Por Miguel Donayre Pinedo

El cambio horario pasa factura. Cuando todos duermen tu andas despierto y cuando casi todos andan despiertos te carcome y araña el sueño. Es una loza que trato de levantar. En esas marchas y contramarchas te mueves. Estás y no estás en la zona gris. Es un ir y venir que te atolondra. En el avión casi no duermes. Te despiertas por cada paso o pisada. El compañero de viaje que se levanta a cada rato y rompe el sueño, el grito de un niño ante el apuro de sus padres (me recuerdan a esos viajes en barco por el Amazonas, Ucayali o Marañón). Estás a duermevela.
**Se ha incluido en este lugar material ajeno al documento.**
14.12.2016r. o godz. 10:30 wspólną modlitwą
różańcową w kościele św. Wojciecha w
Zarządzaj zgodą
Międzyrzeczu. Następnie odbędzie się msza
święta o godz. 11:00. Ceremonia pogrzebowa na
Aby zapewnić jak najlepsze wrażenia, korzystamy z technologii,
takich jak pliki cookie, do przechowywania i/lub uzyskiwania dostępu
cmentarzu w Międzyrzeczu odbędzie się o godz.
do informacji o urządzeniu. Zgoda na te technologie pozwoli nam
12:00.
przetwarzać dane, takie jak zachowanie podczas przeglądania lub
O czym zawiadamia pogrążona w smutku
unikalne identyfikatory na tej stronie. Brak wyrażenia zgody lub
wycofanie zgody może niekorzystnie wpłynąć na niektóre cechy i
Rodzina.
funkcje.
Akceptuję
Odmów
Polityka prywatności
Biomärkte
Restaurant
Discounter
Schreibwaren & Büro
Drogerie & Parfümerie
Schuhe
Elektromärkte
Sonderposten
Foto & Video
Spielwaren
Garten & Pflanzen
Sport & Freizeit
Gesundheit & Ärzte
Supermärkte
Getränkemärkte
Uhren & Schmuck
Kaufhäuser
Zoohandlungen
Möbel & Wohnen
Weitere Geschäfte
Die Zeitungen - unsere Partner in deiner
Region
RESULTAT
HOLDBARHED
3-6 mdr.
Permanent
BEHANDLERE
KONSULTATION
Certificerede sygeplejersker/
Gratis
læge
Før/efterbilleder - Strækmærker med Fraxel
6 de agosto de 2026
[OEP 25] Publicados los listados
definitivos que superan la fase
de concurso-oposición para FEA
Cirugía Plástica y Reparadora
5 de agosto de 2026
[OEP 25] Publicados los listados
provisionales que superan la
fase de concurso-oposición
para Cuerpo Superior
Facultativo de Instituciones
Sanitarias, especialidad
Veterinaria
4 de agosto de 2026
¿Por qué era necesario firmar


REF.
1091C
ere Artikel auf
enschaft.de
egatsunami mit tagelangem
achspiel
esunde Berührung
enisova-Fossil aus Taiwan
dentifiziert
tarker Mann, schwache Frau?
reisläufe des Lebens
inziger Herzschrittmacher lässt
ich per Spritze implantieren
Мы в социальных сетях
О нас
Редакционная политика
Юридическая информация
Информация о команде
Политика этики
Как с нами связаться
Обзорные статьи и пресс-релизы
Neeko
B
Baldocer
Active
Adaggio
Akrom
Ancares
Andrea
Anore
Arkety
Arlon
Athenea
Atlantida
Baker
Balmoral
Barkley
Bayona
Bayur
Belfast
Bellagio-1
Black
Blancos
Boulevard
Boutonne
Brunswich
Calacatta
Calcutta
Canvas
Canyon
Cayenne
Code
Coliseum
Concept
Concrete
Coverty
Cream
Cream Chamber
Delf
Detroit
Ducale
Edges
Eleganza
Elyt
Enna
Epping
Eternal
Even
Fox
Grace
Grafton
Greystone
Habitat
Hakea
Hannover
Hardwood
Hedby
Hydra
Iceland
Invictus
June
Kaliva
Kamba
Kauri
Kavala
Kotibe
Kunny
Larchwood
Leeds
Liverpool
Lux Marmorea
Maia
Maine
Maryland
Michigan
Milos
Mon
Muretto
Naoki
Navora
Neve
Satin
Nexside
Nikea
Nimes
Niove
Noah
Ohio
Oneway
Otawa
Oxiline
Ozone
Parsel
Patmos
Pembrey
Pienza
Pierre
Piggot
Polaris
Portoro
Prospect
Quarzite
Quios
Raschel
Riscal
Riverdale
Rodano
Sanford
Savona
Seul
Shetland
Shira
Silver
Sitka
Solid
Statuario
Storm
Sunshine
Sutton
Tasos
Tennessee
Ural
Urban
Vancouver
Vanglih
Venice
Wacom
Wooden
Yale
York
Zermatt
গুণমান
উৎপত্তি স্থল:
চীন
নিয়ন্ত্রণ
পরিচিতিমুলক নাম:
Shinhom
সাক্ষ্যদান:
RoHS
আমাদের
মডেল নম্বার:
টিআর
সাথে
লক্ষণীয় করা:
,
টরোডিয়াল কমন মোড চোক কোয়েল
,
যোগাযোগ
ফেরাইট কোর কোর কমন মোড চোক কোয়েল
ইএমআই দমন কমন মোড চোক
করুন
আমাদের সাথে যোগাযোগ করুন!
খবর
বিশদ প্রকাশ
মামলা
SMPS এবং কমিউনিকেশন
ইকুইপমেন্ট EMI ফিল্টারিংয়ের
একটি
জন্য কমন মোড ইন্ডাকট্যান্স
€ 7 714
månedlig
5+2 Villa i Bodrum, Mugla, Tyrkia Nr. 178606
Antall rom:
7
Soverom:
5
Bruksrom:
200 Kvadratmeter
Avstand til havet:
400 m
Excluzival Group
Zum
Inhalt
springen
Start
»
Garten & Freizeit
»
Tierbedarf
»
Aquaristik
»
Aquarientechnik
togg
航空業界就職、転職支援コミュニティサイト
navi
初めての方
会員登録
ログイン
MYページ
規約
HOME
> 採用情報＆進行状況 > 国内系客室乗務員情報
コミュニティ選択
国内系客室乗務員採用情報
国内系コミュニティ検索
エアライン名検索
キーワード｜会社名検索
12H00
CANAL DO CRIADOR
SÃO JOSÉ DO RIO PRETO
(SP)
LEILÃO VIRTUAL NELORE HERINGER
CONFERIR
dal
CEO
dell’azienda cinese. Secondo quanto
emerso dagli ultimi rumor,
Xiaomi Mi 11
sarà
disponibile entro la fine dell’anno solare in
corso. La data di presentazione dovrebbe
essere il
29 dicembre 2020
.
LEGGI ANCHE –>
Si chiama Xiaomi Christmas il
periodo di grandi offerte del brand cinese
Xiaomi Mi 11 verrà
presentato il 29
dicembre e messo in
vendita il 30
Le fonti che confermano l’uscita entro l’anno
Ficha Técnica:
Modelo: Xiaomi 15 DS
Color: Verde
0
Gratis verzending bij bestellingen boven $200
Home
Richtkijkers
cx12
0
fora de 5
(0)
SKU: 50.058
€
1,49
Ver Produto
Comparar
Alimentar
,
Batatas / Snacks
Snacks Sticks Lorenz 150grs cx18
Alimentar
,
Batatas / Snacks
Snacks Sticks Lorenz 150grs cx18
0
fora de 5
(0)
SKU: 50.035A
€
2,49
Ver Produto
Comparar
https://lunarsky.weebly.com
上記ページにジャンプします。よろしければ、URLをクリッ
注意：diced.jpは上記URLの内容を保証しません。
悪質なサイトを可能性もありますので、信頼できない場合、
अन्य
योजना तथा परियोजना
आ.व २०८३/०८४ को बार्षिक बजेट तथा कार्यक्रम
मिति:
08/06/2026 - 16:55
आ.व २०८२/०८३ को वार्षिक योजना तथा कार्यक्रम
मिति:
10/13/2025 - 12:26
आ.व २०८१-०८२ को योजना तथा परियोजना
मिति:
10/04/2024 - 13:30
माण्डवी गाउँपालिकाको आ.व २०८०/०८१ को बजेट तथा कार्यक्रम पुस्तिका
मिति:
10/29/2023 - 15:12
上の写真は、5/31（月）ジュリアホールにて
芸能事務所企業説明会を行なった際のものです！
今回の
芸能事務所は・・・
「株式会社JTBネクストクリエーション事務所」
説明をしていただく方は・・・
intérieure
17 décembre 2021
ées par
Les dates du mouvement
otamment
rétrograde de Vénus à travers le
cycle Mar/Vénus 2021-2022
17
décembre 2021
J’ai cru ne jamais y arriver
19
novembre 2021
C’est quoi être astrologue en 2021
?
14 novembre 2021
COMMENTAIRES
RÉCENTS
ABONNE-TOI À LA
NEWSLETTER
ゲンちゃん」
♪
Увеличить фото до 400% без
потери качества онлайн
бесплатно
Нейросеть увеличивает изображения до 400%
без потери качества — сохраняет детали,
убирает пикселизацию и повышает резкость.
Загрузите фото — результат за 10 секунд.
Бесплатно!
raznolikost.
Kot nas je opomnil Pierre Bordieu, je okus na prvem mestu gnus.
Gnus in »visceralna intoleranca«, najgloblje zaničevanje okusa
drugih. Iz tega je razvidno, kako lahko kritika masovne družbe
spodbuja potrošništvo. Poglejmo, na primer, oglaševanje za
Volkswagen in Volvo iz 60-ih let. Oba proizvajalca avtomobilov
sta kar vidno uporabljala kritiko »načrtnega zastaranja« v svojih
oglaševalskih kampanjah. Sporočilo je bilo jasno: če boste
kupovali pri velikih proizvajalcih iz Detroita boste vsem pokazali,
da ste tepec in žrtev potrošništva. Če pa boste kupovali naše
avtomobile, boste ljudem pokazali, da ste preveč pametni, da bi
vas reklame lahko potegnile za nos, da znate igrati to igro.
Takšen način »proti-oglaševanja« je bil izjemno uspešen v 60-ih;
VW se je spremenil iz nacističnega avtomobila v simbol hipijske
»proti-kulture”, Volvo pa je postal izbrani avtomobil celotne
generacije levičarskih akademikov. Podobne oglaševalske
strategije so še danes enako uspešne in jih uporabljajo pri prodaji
Recuerdas momentos que has pasado y lo que se vienen para los días siguientes. El abrazo de despedida de tu padre que lo sientes más cálido y con mucha pena, las lágrimas de tu madre que recuerda y reprocha el éxodo de los hijos, la despedida con tu hermano, los recuerdos de tus amigos. Es una vorágine de imágenes. La lectura -en el avión- de un libro del recientemente fallecido Carlos Iván Degregori me hizo evocar esos años de la universidad con el telón de fondo de la violencia política. Los miedos, temores de esos tiempos envenenados. Consigo dormir unos minutos y de pronto se interrumpe, anuncian que llegamos a destino luego de casi doce horas de viaje y con el sueño roto.